» **Aim of the exercise**:
Your answer is the lines below, exactly, from the one that contains "de HIF, el respaldo" through the one that contains "comenzaron a crecer", both included.

#### Entries provided

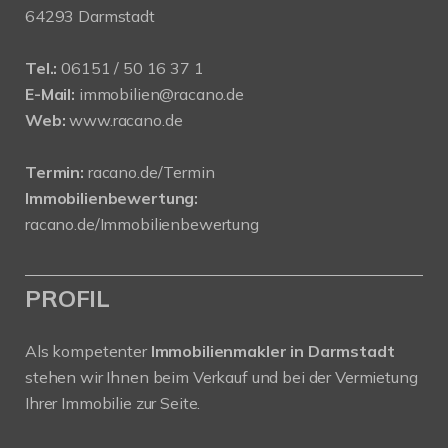
64293 Darmstadt
Tel.:
06151 / 50 16 37 1
E-Mail:
immobilien@racano.de
Web:
www.racano.de
Termin:
racano.de/Termin
Immobilienbewertung:
racano.de/Immobilienbewertung
PROFIL
Als kompetenter
Immobilienmakler in Darmstadt
stehen wir Ihnen beim Verkauf und bei der Vermietung
Ihrer Immobilie zur Seite.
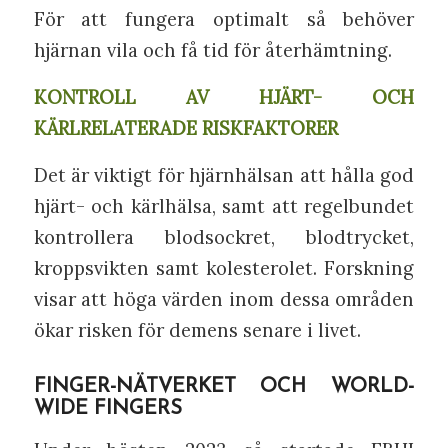
För att fungera optimalt så behöver
hjärnan vila och få tid för återhämtning.
KONTROLL AV HJÄRT- OCH
KÄRLRELATERADE RISKFAKTORER
Det är viktigt för hjärnhälsan att hålla god
hjärt- och kärlhälsa, samt att regelbundet
kontrollera blodsockret, blodtrycket,
kroppsvikten samt kolesterolet. Forskning
visar att höga värden inom dessa områden
ökar risken för demens senare i livet.
FINGER-NÄTVERKET OCH WORLD-
WIDE FINGERS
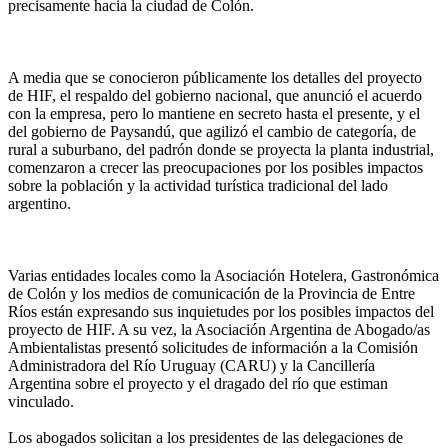
precisamente hacia la ciudad de Colón.
A media que se conocieron públicamente los detalles del proyecto
de HIF, el respaldo del gobierno nacional, que anunció el acuerdo
con la empresa, pero lo mantiene en secreto hasta el presente, y el
del gobierno de Paysandú, que agilizó el cambio de categoría, de
rural a suburbano, del padrón donde se proyecta la planta industrial,
comenzaron a crecer las preocupaciones por los posibles impactos
sobre la población y la actividad turística tradicional del lado
argentino.
Varias entidades locales como la Asociación Hotelera, Gastronómica
de Colón y los medios de comunicación de la Provincia de Entre
Ríos están expresando sus inquietudes por los posibles impactos del
proyecto de HIF. A su vez, la Asociación Argentina de Abogado/as
Ambientalistas presentó solicitudes de información a la Comisión
Administradora del Río Uruguay (CARU) y la Cancillería
Argentina sobre el proyecto y el dragado del río que estiman
vinculado.
Los abogados solicitan a los presidentes de las delegaciones de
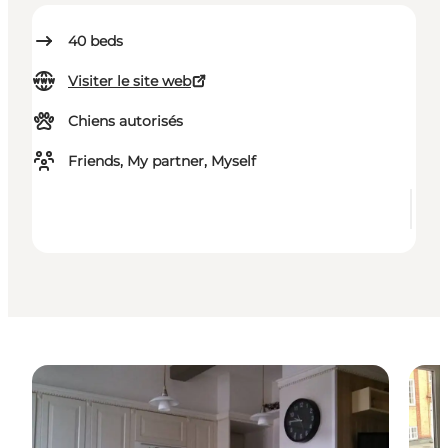
40
beds
Visiter le site web
Chiens autorisés
Friends, My partner, Myself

########

» **Result of the exercise**:
de HIF, el respaldo del gobierno nacional, que anunció el acuerdo
con la empresa, pero lo mantiene en secreto hasta el presente, y el
del gobierno de Paysandú, que agilizó el cambio de categoría, de
rural a suburbano, del padrón donde se proyecta la planta industrial,
comenzaron a crecer las preocupaciones por los posibles impactos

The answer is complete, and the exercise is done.